David Gwynn Morgan says the Supreme Court ruling on the Curtin case shows that the rights of the individual judge in uestion are not the only issues at stake
The Judge Curtin case links 17th-century history with a very contemporary trend.
Many people have commented that the involvement of the legislature in proceedings to remove a judge cuts across the separation of powers, by which the judges exercise the judicial function, leaving the political organs to exercise the political function. In other words, the judges render unto Caesar that which is Caesar's, keeping for themselves that which is the Lord's. But the origins of the dismissal procedure go back before the separation of powers.
In the early 17th century, English judges stood up to the absolute monarch and handed down judgments highly inconvenient to him. During this period, they held office at "the pleasure of the king". So he exercised this convenient power to dismiss many of the offending judges. By the middle of that century, the king's arbitrary behaviour had worsened so much that the parliamentary forces, supported by the judges, fought and won a civil war.
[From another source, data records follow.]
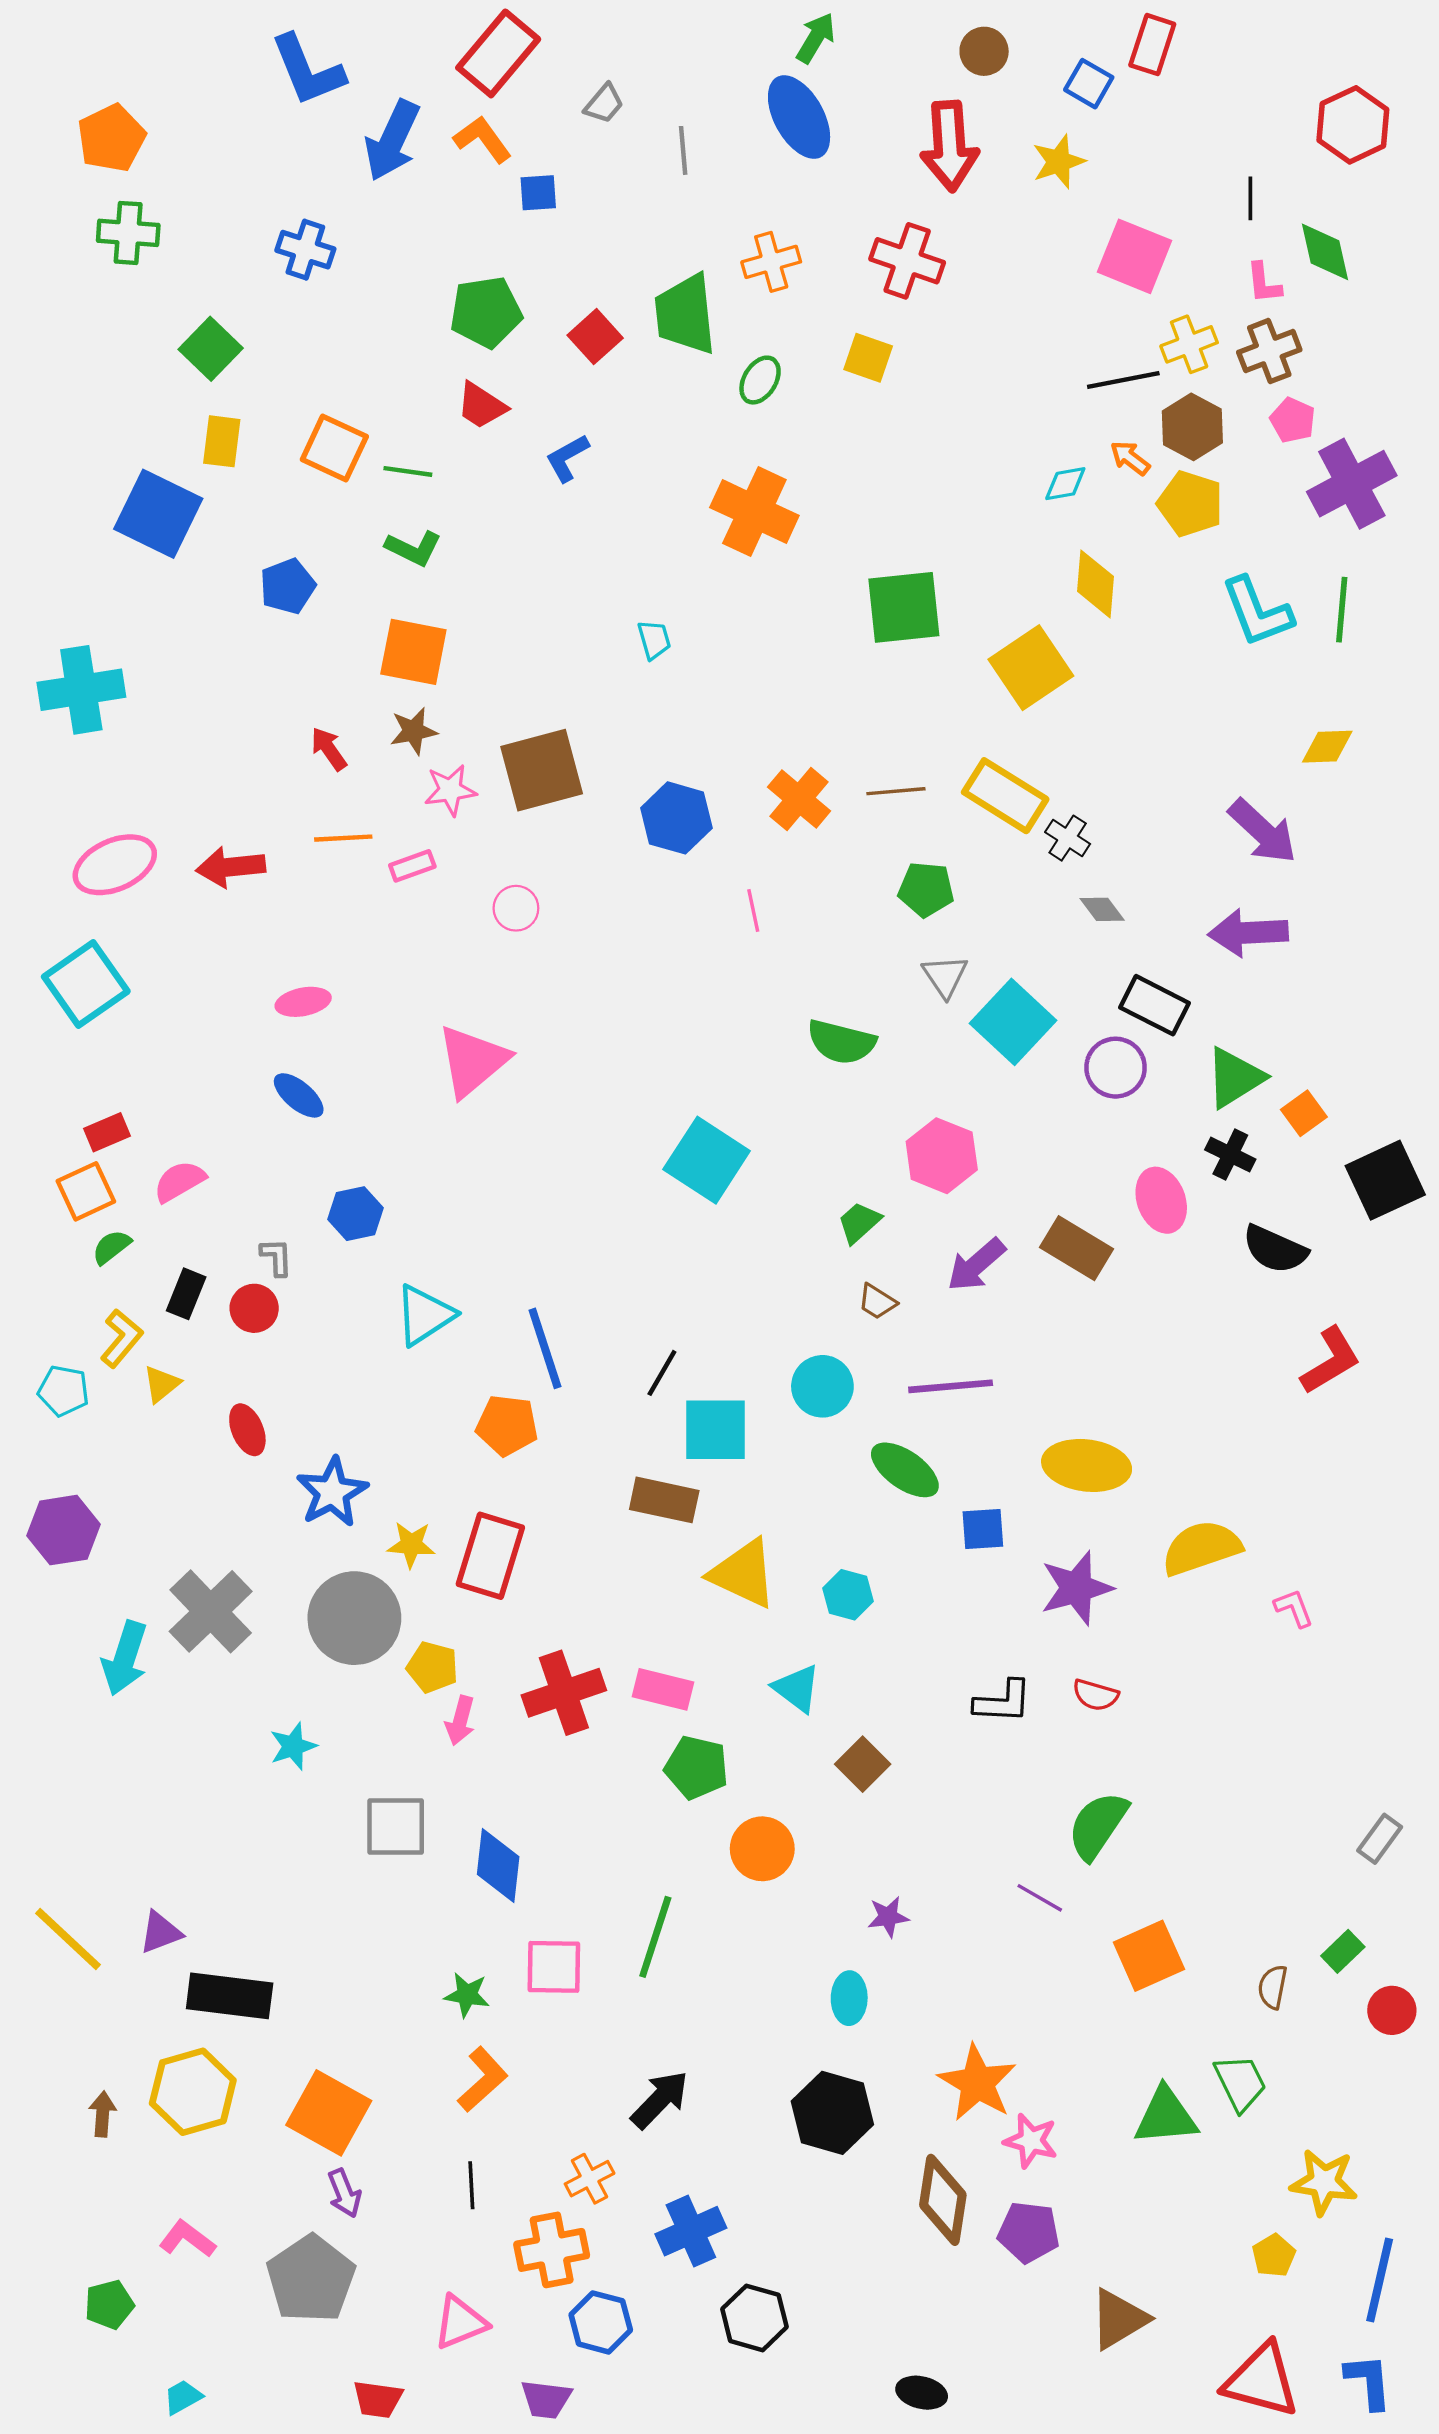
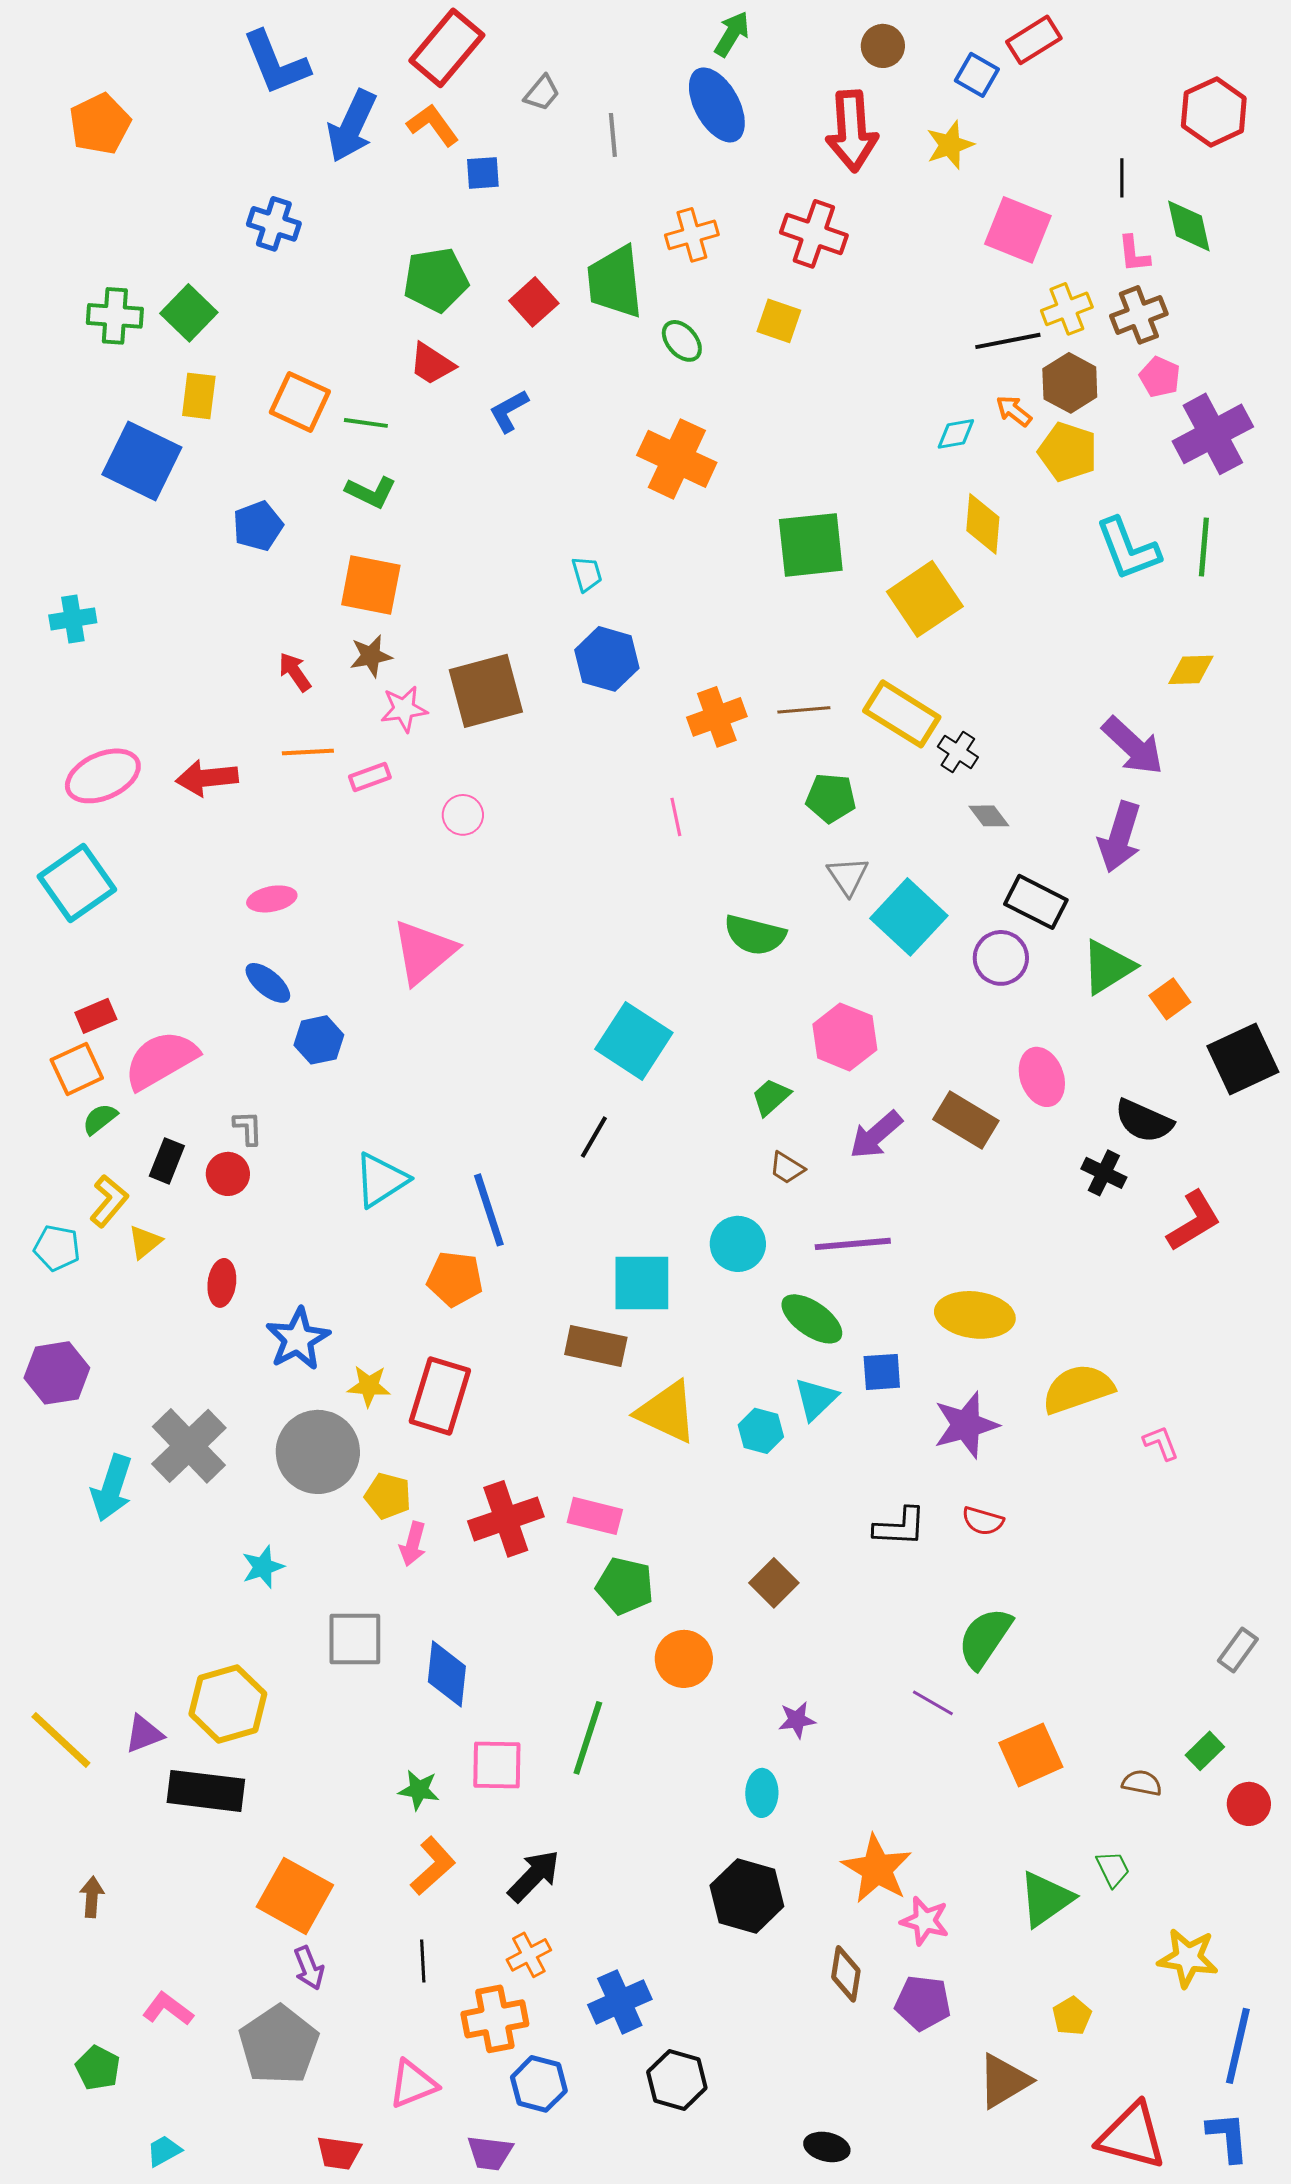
red rectangle: (1152, 45) -> (1034, 40), turned 40
green cross: (128, 233) -> (115, 316), moved
green ellipse: (760, 380) -> (682, 341), turned -72
cyan cross: (81, 690) -> (73, 619), size x0.6
orange cross: (799, 799) -> (717, 717), turned 30
blue hexagon: (676, 818) -> (607, 659), moved
purple arrow: (1248, 933) -> (1120, 837), turned -70
black cross: (1230, 1155) -> (1104, 1173), moved
pink semicircle: (179, 1181) -> (161, 1060), size x1.6
blue hexagon: (355, 1214) -> (319, 1040), moved
black line: (662, 1373) -> (594, 1137), moved
red ellipse: (247, 1430) -> (222, 1283), turned 30
cyan triangle: (797, 1688) -> (816, 1399), moved, turned 39
brown semicircle: (1273, 1987) -> (1142, 1783), turned 90
green trapezoid: (1240, 2083) -> (1113, 1869), size x0.7
yellow hexagon: (193, 2092) -> (228, 1704), moved
black arrow: (660, 2100) -> (534, 1876), moved
green triangle: (1166, 2116) -> (1046, 1899), turned -30
brown diamond: (943, 2200) -> (846, 1974), size x0.7
yellow pentagon: (1274, 2256) -> (1072, 2016), moved
green pentagon: (109, 2305) -> (98, 2068), turned -30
One consequence was a law which provided that judges held office for life (by now the age is about 70, depending on the court) unless they committed an act of misconduct, as determined by resolution of both Houses of Parliament.
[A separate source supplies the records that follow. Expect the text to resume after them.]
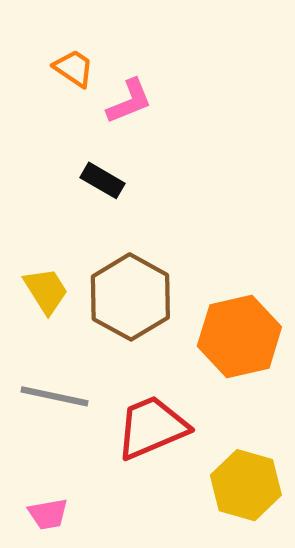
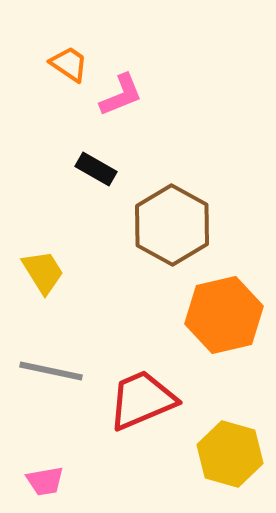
brown hexagon: (130, 297) -> (172, 225), moved

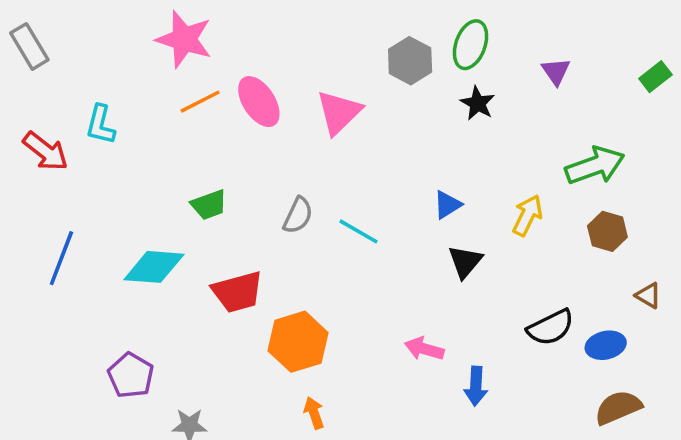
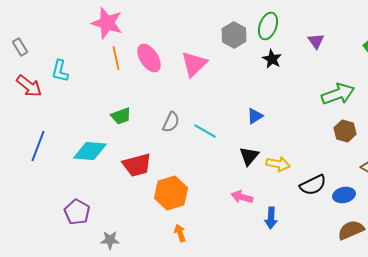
gray rectangle: (29, 46) -> (20, 47), moved, size x0.7
orange line: (200, 102) -> (116, 58), turned -75
yellow arrow: (527, 215) -> (278, 164), moved, turned 75
black triangle: (465, 262) -> (249, 156), moved

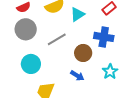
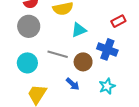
cyan triangle: (77, 14) -> (79, 30), moved
gray line: (57, 39) -> (58, 54), moved, turned 36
This was very much a measure intended to protect the independence of the judiciary. This remains a vital principle today, as can be seen by events in, for instance, Zimbabwe.
Of course, the 17th-century English system was devised long before such developments as the central executive or the strong political party system. Nevertheless, it was copied unthinkingly into both the 1922 and 1937 Irish Constitutions.
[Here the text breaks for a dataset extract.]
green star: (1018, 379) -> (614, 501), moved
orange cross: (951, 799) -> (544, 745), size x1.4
With a High or Supreme Court judge, dismissal by way of the Houses of the Oireachtas remains the only possible sanction for an act of misconduct, however trivial or serious. This means that this system is mixed up with such factors as the electoral timetable, party politics and huge media publicity.
The inappropriateness of this blunderbus was demonstrated by the Sheedy case in 1999. Then Supreme Court and High Court judges and a court registrar resigned, with some additional pension increments. But this only came about following a week-long cliffhanger.
As a result of this episode a good deal of hard thought and private judicial debate went into devising a suitable judicial discipline system for the 21st century. Yet, despite the lesson of 1999, this system has been incubating in the Department of Justice for four years.
At the centre of Judge Curtin's unsuccessful argument in last week's case was a fork on which it was said that the Oireachtas had impaled itself.
On the one hand, the necessary resolutions have to be determined in the full Houses and not delegated to an Oireachtas committee. This is the outcome of a sometimes unrealistic principle by which a function has to be exercised by the body in which it has been vested. On the other hand, collecting and sifting evidence is plainly not work which can be carried out by a large chamber.
From these divergent conditions a compromise was reached. A joint Oireachtas committee was given the task of compiling a report on the judge's behaviour, while leaving it to the full Houses to hear the evidence and honour the judge's right to constitutional justice, that is a full opportunity to make his case, by giving evidence himself or cross-examining opposing witnesses.
The Supreme Court approved this procedure, while indicating that more extensive power to hear evidence and report on its findings could have been given to the committee.
Just because the judicial removal system is contained in the Constitution, Judge Curtin's action never looked likely to succeed; though it did cause a delay of a year (High Court and Supreme Court rulings combined). So, if there is any more delay, the possibility of the whole business dragging into the remit of a new Oireachtas, which would have to start the process from scratch, begins to seem possible. The relevant point here is that if any deputy or senator does something out of the way, perhaps suggesting that they have prejudged the issue, then this might lead to further court proceedings, with further delay.
But the Supreme Court had this possibility in mind. It went out of its way to give guidance and encouragement to the process and if there were further court proceedings, the Supreme Court would probably not feel the need to reserve its judgment for nearly five months, as it did.
From a different and broader perspective among the chief losers from this sort of episode is the judiciary, as well as citizens who depend on there being a peaceful system of resolving disputes in which there is a high level of public confidence.
As the Supreme Court judgment noted, it is a corollary of judicial independence that judges themselves conform to the highest standards of behaviour.
At a fundamental level, last week's case was about responsibility and devising practical machinery to enforce it. It comes at a time when the European Court of Human Rights has recently ruled that it is unjust to prosecute a doctor accused of offences involving patients where there has been a long delay.
This is so, even though some of the delay was created by court challenges brought by the accused. Again, last year, the High Court here ruled that it is effectively impossible to discipline a university professor appointed earlier than the University Act 1997. The worst aspect of these precedents is that they were not maverick decisions but well in line with modern legal trends.
What would an intelligent Martian make of a country which follows rules like this while professing to hold persons in authority responsible and to protect those in weaker positions? How has the law come to this state? It is, I think, because of a strong and strengthening preference for individual human rights and a failure of logic to see that such a preference inevitably has an effect in reducing the often more deserving rights of that disregarded body, the community. This is the legal version of Mrs Thatcher's bleak remark: "There is no such thing as society." The Curtin precedent is a welcome refusal to take this tendency to an even more extreme degree.